Antonio Lucchesi ha raggiunto ormai l’età in cui si spende più di candeline che di torta, al compleanno: ben oltre i novanta ogni 31 gennaio, due giorni prima di Arnolfo, guarda alla fabbrica ormai come una creatura che cammina con le proprie gambe. La sua occupazione più importante fu l’Industria Italiana Filati nata nel 1987, lasciata nel 1942 dal nonno Guido. Dal 1 gennaio 1950 entrò nella ditta causa malattia del padre. A differenza di Arnolfo si è compenetrato nel tessuto delle dirigenze pubbliche: presidente dell’Unione industriali dal 1980 al 1986, nella giunta di Confindustria per 7 anni, consigliere comunale nelle liste DC con Giovannini sindaco; vicesindaco dal 1995 al 1999 con sei deleghe, sindaco Fabrizio Mattei.

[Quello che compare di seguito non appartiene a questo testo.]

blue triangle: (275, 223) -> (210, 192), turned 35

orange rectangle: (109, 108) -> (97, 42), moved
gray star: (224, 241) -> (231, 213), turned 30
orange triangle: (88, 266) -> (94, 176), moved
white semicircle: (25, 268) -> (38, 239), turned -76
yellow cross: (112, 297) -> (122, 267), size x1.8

La lista delle benemerenze potrebbe essere allungata, nonostante i nove figli che lo hanno occupato da sempre, ma fondamentale è ora il mestiere di nonno con l’argento dei capelli bianchi e l’oro nel cuore. Amore incondizionato, gentilezza, pazienza, umorismo, comfort, lezioni di vita, religiosità sono le caratteristiche di uno dei pionieri dell’industria pratese. "Ho ritrovato angoli inesplorati del vivere – mi dice – sono tornato dal parrucchiere perché stavo per diventare un capellone; ho fatto visita ai miei nipotini. 16 in tutto, quelli che quando tutti dicono di no, chiedilo al nonno; vado in fabbrica di tanto in tanto senza ammalarmi di poltronite; ho affiancato il giardiniere nella cura del mio spazio verde, ho verniciato, sono andato a messa regolarmente contravvenendo la quarantena nel periodo Covid. Fare cose piacevoli, dopo aver lavorato per tutta una vita, è di fatto un riposo, come raccomandava padre Pio, che per me fu folgorazione. Mi ci accompagnò Giovanni Bardazzi in una vecchia Aurelia con strapuntini". Non rinnega niente del suo vissuto, ed anzi si accalora nel raccontarlo, ma in quel suo eloquio semplice, lucidissimo, sereno comprendi lo sforzo di saper invecchiare, dopo aver costruito imprese di successo. Uno dei più difficili capitoli dell’arte di vivere.